We approach Passion/Palm Sunday with a long season of suffering behind us.
Reflecting on Jesus’ passion at this point in our nation’s history might be the last thing that any of us want to do, especially in light of the many other “passion” narratives our collective ears and hearts have been forced to ingest—George Floyd, Ahmaud Arbery, Breonna Taylor, COVID-19 victims, and just last week the victims of shootings in Atlanta.
The words of this week’s psalm are tragically pertinent:
my eye wastes away from grief,
my soul and body also.
For my life is spent with sorrow,
and my years with sighing;
my strength fails because of my misery,
and my bones waste away (Psalm 31:9-10).
There are too many among us whose strength fails and whose bones waste away, not because of disease but because of “grief,” “sorrow,” and “misery.” The infection currently afflicting the body politic migrates over into our actual bodies, which break down under the cruel and relentless assault of sin, death, and the devil.
And yet the Passion/Palm Sunday liturgy invites us to turn our eyes upon Jesus’ passion, and to meditate upon this “man of suffering” who is “acquainted with infirmity” (Isaiah 53:3).
From one angle, Jesus’ suffering is unremarkable.

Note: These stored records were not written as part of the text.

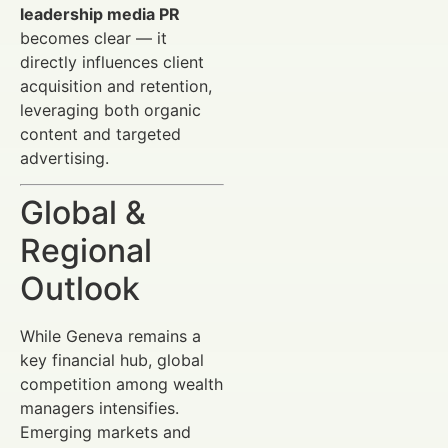
leadership media PR
becomes clear — it
directly influences client
acquisition and retention,
leveraging both organic
content and targeted
advertising.
Global &
Regional
Outlook
While Geneva remains a
key financial hub, global
competition among wealth
managers intensifies.
Emerging markets and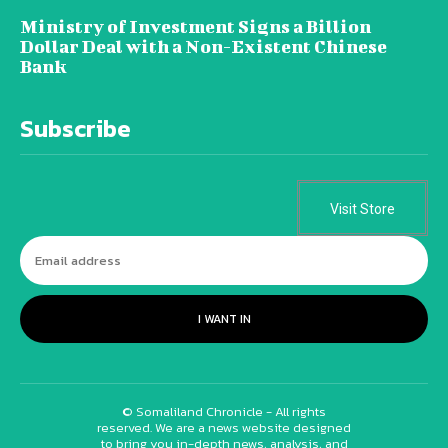
Ministry of Investment Signs a Billion
Dollar Deal with a Non-Existent Chinese
Bank
Subscribe
Visit Store
I WANT IN
© Somaliland Chronicle - All rights
reserved. We are a news website designed
to bring you in-depth news, analysis, and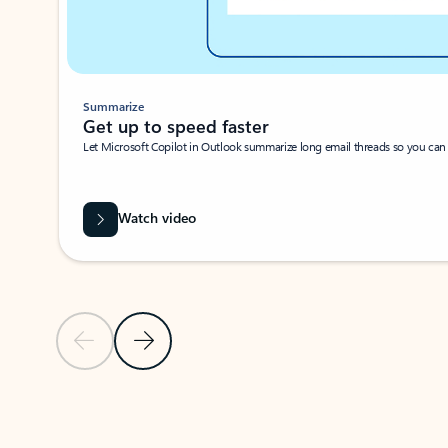
Summarize
Get up to speed faster ​
Let Microsoft Copilot in Outlook summarize long email threads so you can g
Watch video
Previous Slide
Next Slide
Back to carousel navigation controls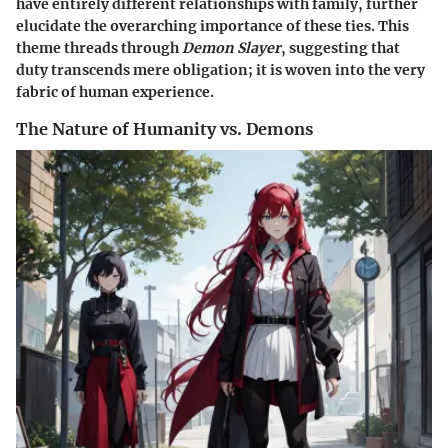
have entirely different relationships with family, further
elucidate the overarching importance of these ties. This
theme threads through
Demon Slayer
, suggesting that
duty transcends mere obligation; it is woven into the very
fabric of human experience.
The Nature of Humanity vs. Demons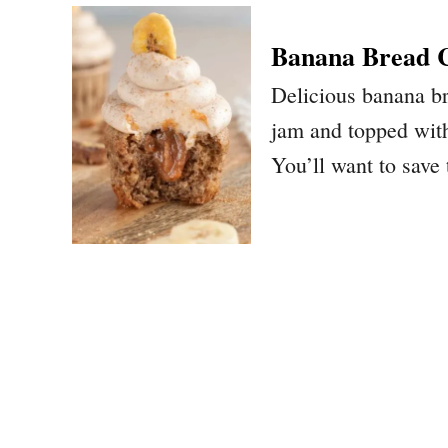
Banana Bread 
Delicious banana b
jam and topped wit
You’ll want to save 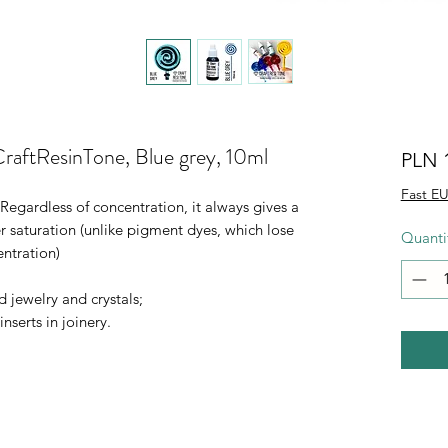
CraftResinTone, Blue grey, 10ml
PLN 
Fast EU
 Regardless of concentration, it always gives a
r saturation (unlike pigment dyes, which lose
Quanti
entration)
d jewelry and crystals;
nserts in joinery.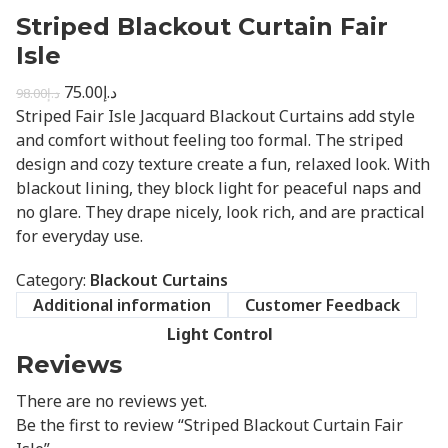
Striped Blackout Curtain Fair
Isle
75.00
د.إ
98.00
د.إ
Striped Fair Isle Jacquard Blackout Curtains add style
and comfort without feeling too formal. The striped
design and cozy texture create a fun, relaxed look. With
blackout lining, they block light for peaceful naps and
no glare. They drape nicely, look rich, and are practical
for everyday use.
Category:
Blackout Curtains
Additional information
Customer Feedback
Light Control
Reviews
There are no reviews yet.
Be the first to review “Striped Blackout Curtain Fair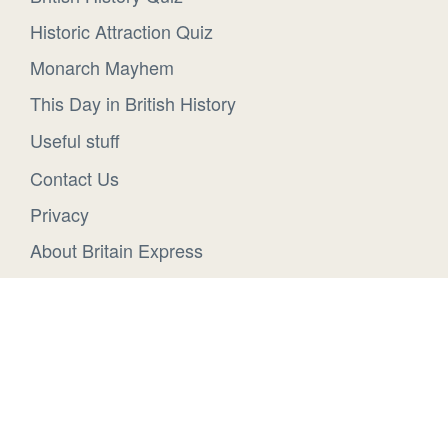
Historic Attraction Quiz
Monarch Mayhem
This Day in British History
Useful stuff
Contact Us
Privacy
About Britain Express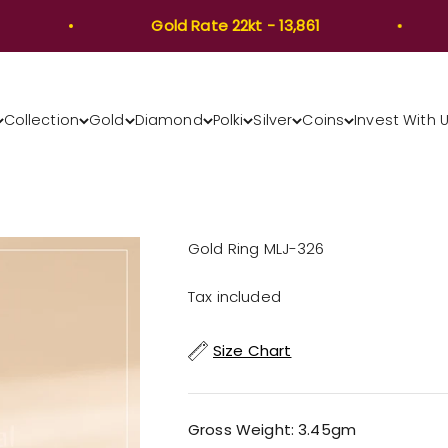
Gold Rate 22kt - 13,861
Collection
Gold
Diamond
Polki
Silver
Coins
Invest With 
Gold Ring MLJ-326
Tax included
Size Chart
Gross Weight: 3.45gm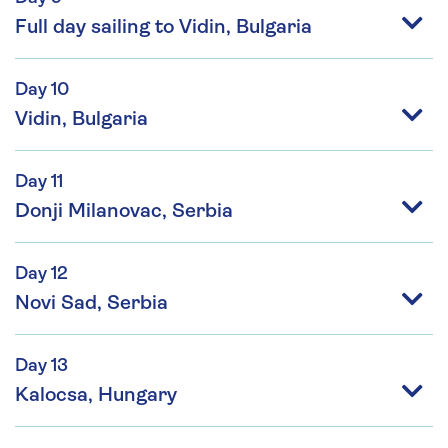
Full day sailing to Vidin, Bulgaria
Day 10
Vidin, Bulgaria
Day 11
Donji Milanovac, Serbia
Day 12
Novi Sad, Serbia
Day 13
Kalocsa, Hungary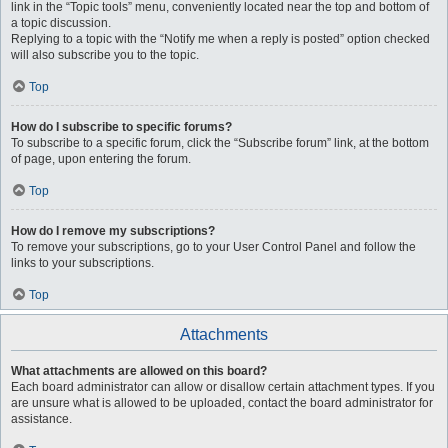
link in the “Topic tools” menu, conveniently located near the top and bottom of
a topic discussion.
Replying to a topic with the “Notify me when a reply is posted” option checked
will also subscribe you to the topic.
Top
How do I subscribe to specific forums?
To subscribe to a specific forum, click the “Subscribe forum” link, at the bottom
of page, upon entering the forum.
Top
How do I remove my subscriptions?
To remove your subscriptions, go to your User Control Panel and follow the
links to your subscriptions.
Top
Attachments
What attachments are allowed on this board?
Each board administrator can allow or disallow certain attachment types. If you
are unsure what is allowed to be uploaded, contact the board administrator for
assistance.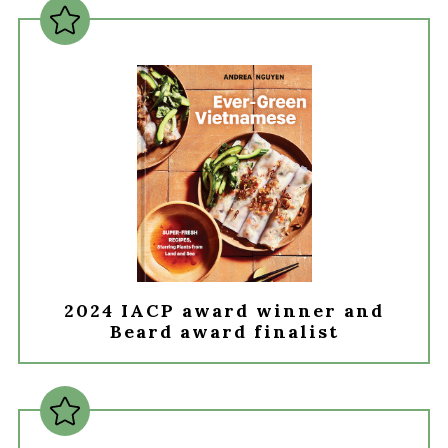
2024 IACP award winner and
Beard award finalist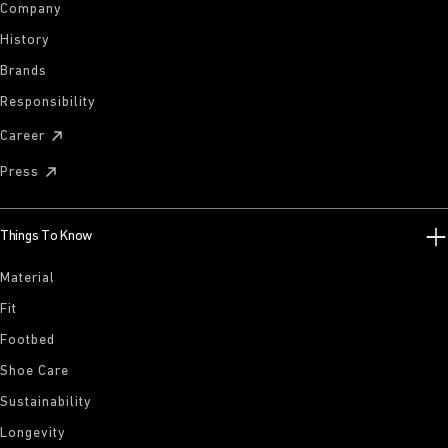
Company
History
Brands
Responsibility
Career
Press
Things To Know
Material
Fit
Footbed
Shoe Care
Sustainability
Longevity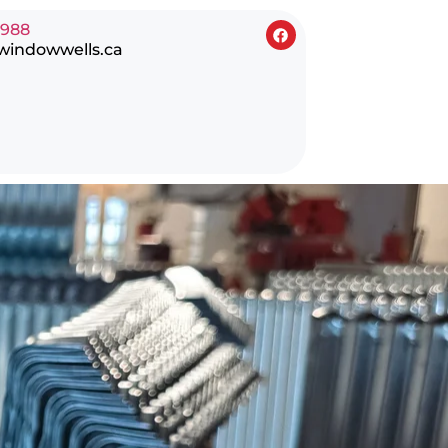
0988
windowwells.ca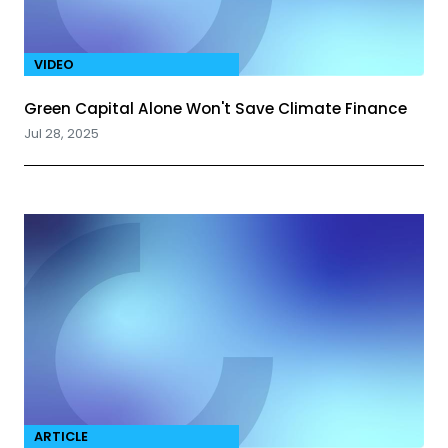
VIDEO
Green Capital Alone Won't Save Climate Finance
Jul 28, 2025
ARTICLE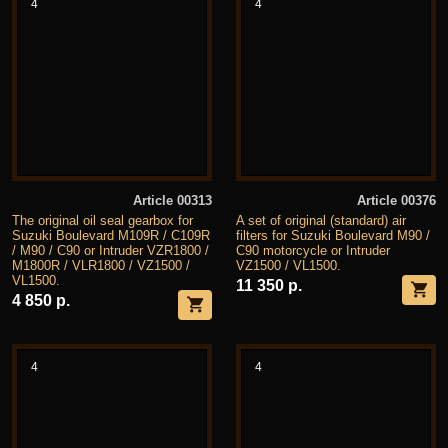
4
4
Article 00313
Article 00376
The original oil seal gearbox for
A set of original (standard) air
Suzuki Boulevard M109R / C109R
filters for Suzuki Boulevard M90 /
/ M90 / C90 or Intruder VZR1800 /
C90 motorcycle or Intruder
M1800R / VLR1800 / VZ1500 /
VZ1500 / VL1500.
VL1500.
11 350 р.
4 850 р.
4
4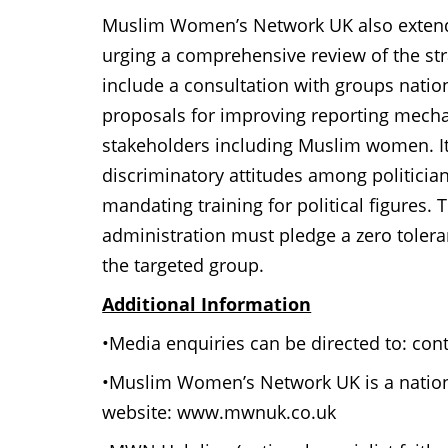
Muslim Women’s Network UK also extend
urging a comprehensive review of the st
include a consultation with groups natio
proposals for improving reporting mech
stakeholders including Muslim women. It 
discriminatory attitudes among politicia
mandating training for political figures. 
administration must pledge a zero toleran
the targeted group.
Additional Information
•Media enquiries can be directed to: c
•Muslim Women’s Network UK is a nation
website: www.mwnuk.co.uk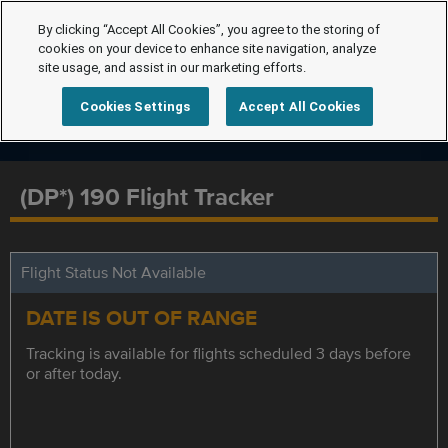
By clicking “Accept All Cookies”, you agree to the storing of
cookies on your device to enhance site navigation, analyze
site usage, and assist in our marketing efforts.
Cookies Settings
Accept All Cookies
(DP*) 190 Flight Tracker
Flight Status Not Available
DATE IS OUT OF RANGE
Tracking is available for flights scheduled 3 days before
or after today.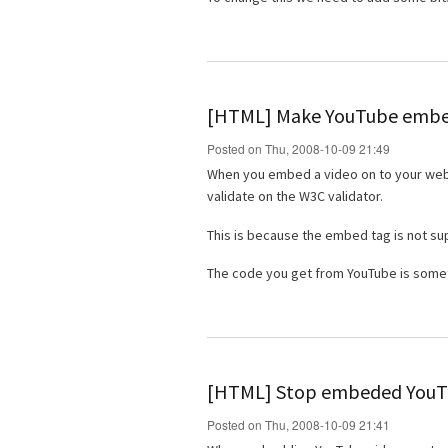
[HTML] Make YouTube embed
Posted on Thu, 2008-10-09 21:49
When you embed a video on to your websit
validate on the W3C validator.
This is because the embed tag is not s
The code you get from YouTube is someth
[HTML] Stop embeded YouTu
Posted on Thu, 2008-10-09 21:41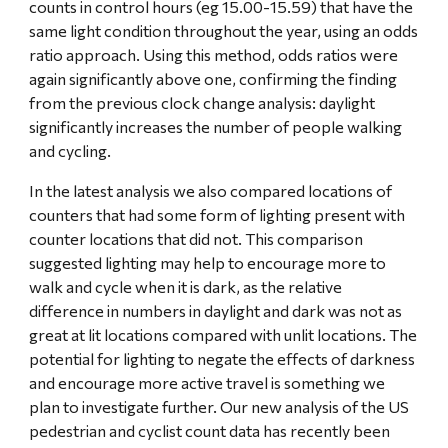
counts in control hours (eg 15.00-15.59) that have the 
same light condition throughout the year, using an odds 
ratio approach. Using this method, odds ratios were 
again significantly above one, confirming the finding 
from the previous clock change analysis: daylight 
significantly increases the number of people walking 
and cycling.
In the latest analysis we also compared locations of 
counters that had some form of lighting present with 
counter locations that did not. This comparison 
suggested lighting may help to encourage more to 
walk and cycle when it is dark, as the relative 
difference in numbers in daylight and dark was not as 
great at lit locations compared with unlit locations. The 
potential for lighting to negate the effects of darkness 
and encourage more active travel is something we 
plan to investigate further. Our new analysis of the US 
pedestrian and cyclist count data has recently been 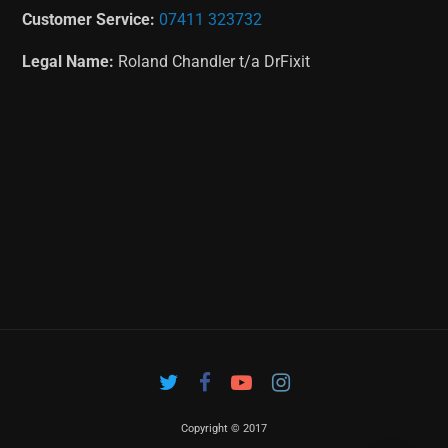
Customer Service:
07411 323732
Legal Name:
Roland Chandler t/a DrFixit
Copyright © 2017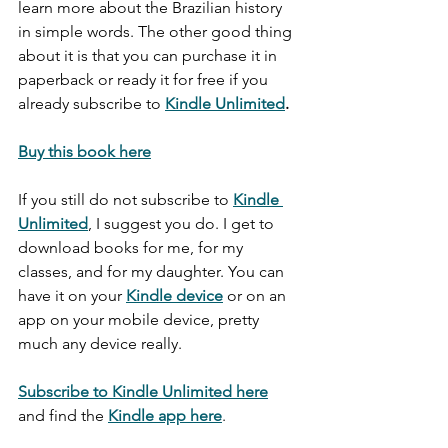
learn more about the Brazilian history 
in simple words. The other good thing 
about it is that you can purchase it in 
paperback or ready it for free if you 
already subscribe to 
Kindle Unlimited
.
Buy this book here
If you still do not subscribe to 
Kindle 
Unlimited
, I suggest you do. I get to 
download books for me, for my 
classes, and for my daughter. You can 
have it on your 
Kindle device
 or on an 
app on your mobile device, pretty 
much any device really. 
Subscribe to Kindle Unlimited here
and find the 
Kindle app here
. 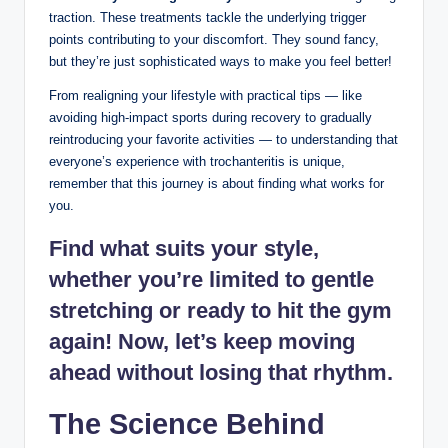
traction. These treatments ​tackle ‍the underlying trigger‌
points contributing to your‌ discomfort. They sound fancy,
⁢but they’re just ⁤sophisticated ways to make you ‍feel better!
From realigning your lifestyle ⁤with practical tips — ‌like
avoiding high-impact sports⁣ during recovery ⁣to gradually
reintroducing⁢ your favorite activities — to understanding‍ that
everyone’s experience‌ with trochanteritis is⁤ unique,
remember that this journey is about finding what works for‍
you.
Find what suits your style,
whether ‍you’re limited to ⁣gentle ​
stretching or ready to hit the gym
again! Now, let’s keep ⁤moving ​
ahead‍ without losing ⁤that ⁢rhythm.
The Science Behind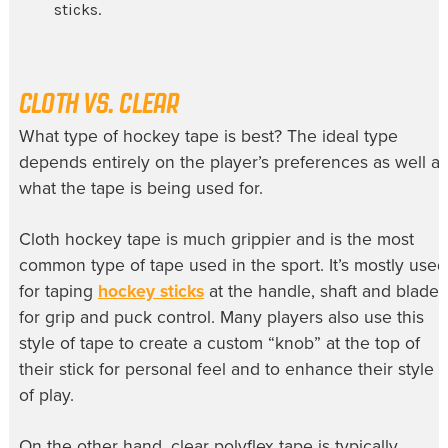
sticks.
CLOTH VS. CLEAR
What type of hockey tape is best? The ideal type
depends entirely on the player’s preferences as well as
what the tape is being used for.
Cloth hockey tape is much grippier and is the most
common type of tape used in the sport. It’s mostly used
for taping
hockey sticks
at the handle, shaft and blade
for grip and puck control. Many players also use this
style of tape to create a custom “knob” at the top of
their stick for personal feel and to enhance their style
of play.
On the other hand, clear polyflex tape is typically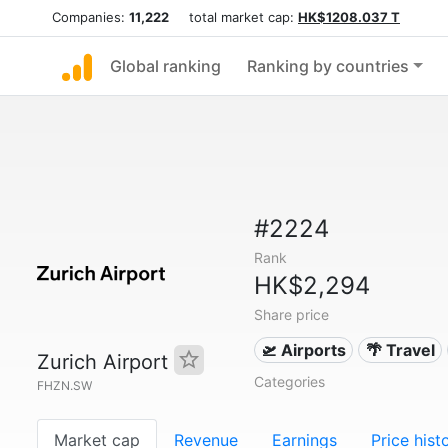
Companies:
11,222
total market cap:
HK$1208.037 T
Global ranking
Ranking by countries
#2224
Rank
HK$2,294
Share price
🛫 Airports
🌴 Travel
Zurich Airport
Categories
FHZN.SW
Market cap
Revenue
Earnings
Price hist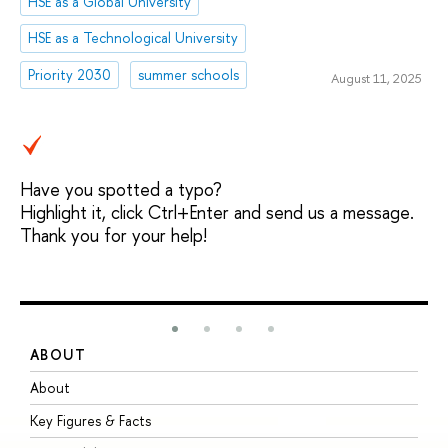
HSE as a Global University
HSE as a Technological University
Priority 2030
summer schools
August 11, 2025
Have you spotted a typo?
Highlight it, click Ctrl+Enter and send us a message.
Thank you for your help!
ABOUT
S
About
A
Key Figures & Facts
P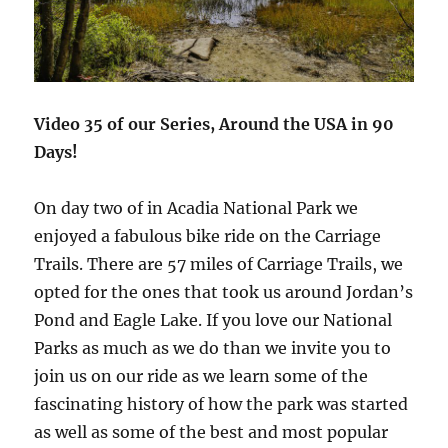
Video 35 of our Series, Around the USA in 90
Days!
On day two of in Acadia National Park we
enjoyed a fabulous bike ride on the Carriage
Trails. There are 57 miles of Carriage Trails, we
opted for the ones that took us around Jordan’s
Pond and Eagle Lake. If you love our National
Parks as much as we do than we invite you to
join us on our ride as we learn some of the
fascinating history of how the park was started
as well as some of the best and most popular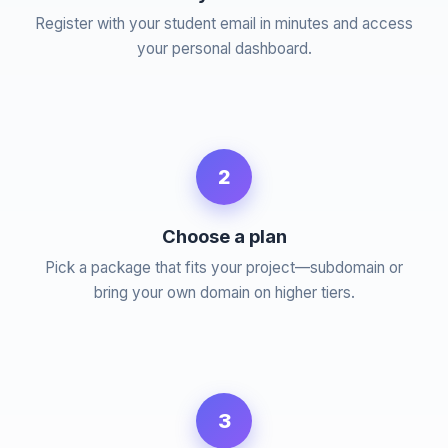
Register with your student email in minutes and access
your personal dashboard.
2
Choose a plan
Pick a package that fits your project—subdomain or
bring your own domain on higher tiers.
3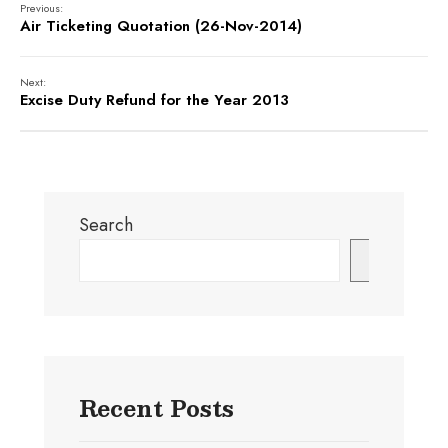
Previous:
Air Ticketing Quotation (26-Nov-2014)
Next:
Excise Duty Refund for the Year 2013
Search
Search
Recent Posts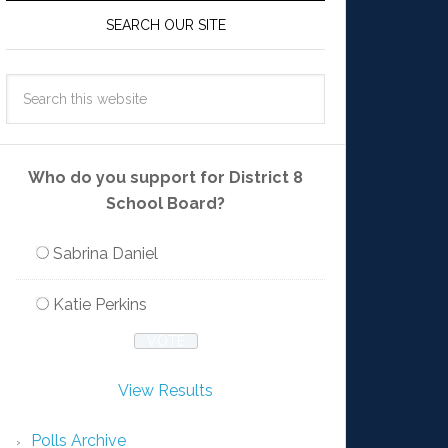
SEARCH OUR SITE
Who do you support for District 8
School Board?
Sabrina Daniel
Katie Perkins
View Results
Polls Archive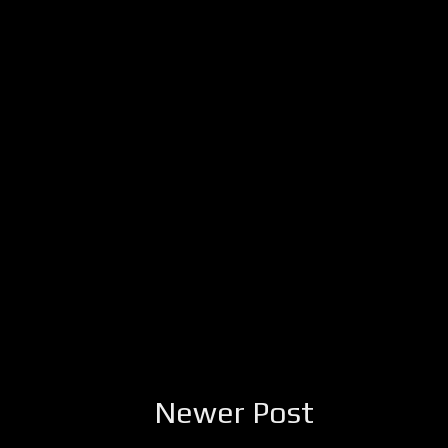
Newer Post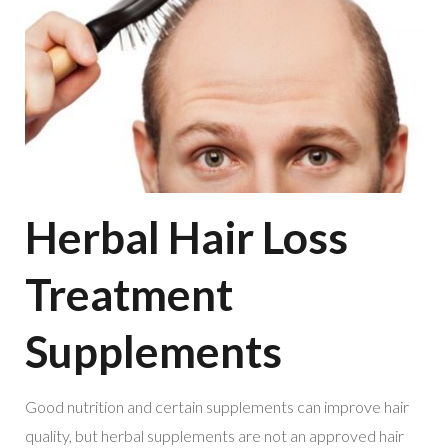
Herbal Hair Loss
Treatment
Supplements
Good nutrition and certain supplements can improve hair
quality, but herbal supplements are not an approved hair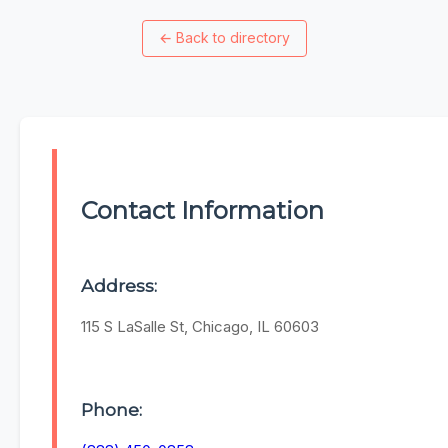
←
Back to directory
Contact Information
Address:
115 S LaSalle St, Chicago, IL 60603
Phone: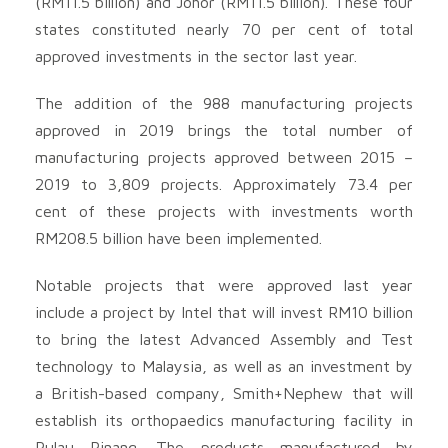
(RM11.5 billion) and Johor (RM11.5 billion). These four
states constituted nearly 70 per cent of total
approved investments in the sector last year.
The addition of the 988 manufacturing projects
approved in 2019 brings the total number of
manufacturing projects approved between 2015 –
2019 to 3,809 projects. Approximately 73.4 per
cent of these projects with investments worth
RM208.5 billion have been implemented.
Notable projects that were approved last year
include a project by Intel that will invest RM10 billion
to bring the latest Advanced Assembly and Test
technology to Malaysia, as well as an investment by
a British-based company, Smith+Nephew that will
establish its orthopaedics manufacturing facility in
Pulau Pinang. The products manufactured by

He is but one among an innumerable host of bodies pulverized by the cruel machinery of human violence. The reasons for his suffering are all too recognizable, even two millennia later: betrayal, abandonment, arrest under false charges, unfair justice system, physical abuse, and mob “justice.”
But for Mark, Jesus is not only a victim. Jesus’ death was an apocalyptic occurrence. The Greek word, apocalupsis, simply means “revelation.” The suffering of Jesus was revelatory in several ways. It exposed things around him for what they really were, starting with his closest relationships. Jesus’ disciples and friends were unable to stick with their teacher in his hour of greatest need. His suffering revealed the fragility of his friends’ loyalty and courage. His death also exposed the profound cruelty of those with social and governmental power. In Jesus’ suffering we can see the dangerous synergy that can occur between corrupt state power and “mob” justice. The trial of Jesus exposed how the legal system of the time could be manipulated to serve corrupt interests.
To a small number of people Jesus’ suffering also revealed his messianic identity. The woman who anointed Jesus with expensive perfume recognized Jesus coming death in a way that nobody else in the room could (Mark 14:1-9). And when Jesus took his last breath, an unnamed Roman centurion puts everything together: “Truly, this was the Son of God!” (15:39). Jesus’ messianic identity only became apparent at the moment of his death and to the most unlikely of people. It is humbling to realize that most of Jesus’ contemporaries were unable to comprehend his messianic mission, even when Jesus stated his messianic identity explicitly (14:62).
But Jesus’ death was also apocalyptic in another way. It marked a new chapter in God’s redemptive drama. This turning of the page is felt in the darkening of the sky (Mark 15:33; see also Mark 13:24-25) and the rending of the temple curtain (15:37-38). The inbreaking apocalyptic age is also apparent in the calendrical context of Mark 11-16. Jesus’ passion week takes place over eight days (10th of Nisan to 17th of Nisan), including Passover itself (Mark 14:1). This chronological setting makes the exodus an important theological and literary backdrop for the story. When darkness falls across the land in Mark 15:33, for instance, one is reminded of the plague of darkness (Exodus 10:21-39) followed by the death of the firstborn in Egypt (Exodus 11:1—13:16). The upshot is that Jesus’ own suffering is part of a larger story of apocalyptic liberation, effected in this case by the death of the divine Son rather than the firstborn of Egypt.
As we reflect on our own “present evil age” (Galatians 1:4), it becomes readily apparent that we are still waiting for the Son of Man to “arrive on the clouds with great power and glory” (Mark 13:26; see Mark 14:62). Jesus’ ancient command to “keep awake” (13:37) remains pertinent. But the absence of Christ’s glory does not mean that we are left without God’s power. In this apocalyptic age, power appears to us in the form of weakness, and the gift of healing comes wrapped in the garbs of suffering.
The Passion of Christ in the Gospel of Mark makes the strange and mysterious claim that the spilled blood of Jesus contains the gift of a new covenant (Mark 14:24). As we pivot from Lent to Holy Week, we set down our Lenten crosses and direct our gaze at the cross of Christ, where we find the clearest expression of God’s love, compassion, and hope for the world.